>>

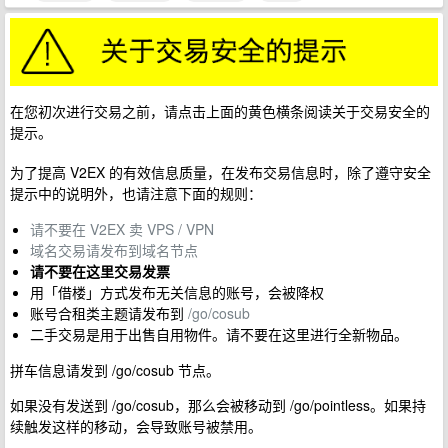
在您初次进行交易之前，请点击上面的黄色横条阅读关于交易安全的
提示。
为了提高 V2EX 的有效信息质量，在发布交易信息时，除了遵守安全
提示中的说明外，也请注意下面的规则：
请不要在 V2EX 卖 VPS / VPN
域名交易请发布到域名节点
请不要在这里交易发票
用「借楼」方式发布无关信息的账号，会被降权
账号合租类主题请发布到
/go/cosub
二手交易是用于出售自用物件。请不要在这里进行全新物品。
拼车信息请发到 /go/cosub 节点。
如果没有发送到 /go/cosub，那么会被移动到 /go/pointless。如果持
续触发这样的移动，会导致账号被禁用。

<<

#### Activity:
Every entry above should be written out again verbatim, with no pictures included.

#### Worked solution:
在您初次进行交易之前，请点击上面的黄色横条阅读关于交易安全的
提示。
为了提高 V2EX 的有效信息质量，在发布交易信息时，除了遵守安全
提示中的说明外，也请注意下面的规则：
请不要在 V2EX 卖 VPS / VPN
域名交易请发布到域名节点
请不要在这里交易发票
用「借楼」方式发布无关信息的账号，会被降权
账号合租类主题请发布到
/go/cosub
二手交易是用于出售自用物件。请不要在这里进行全新物品。
拼车信息请发到 /go/cosub 节点。
如果没有发送到 /go/cosub，那么会被移动到 /go/pointless。如果持
续触发这样的移动，会导致账号被禁用。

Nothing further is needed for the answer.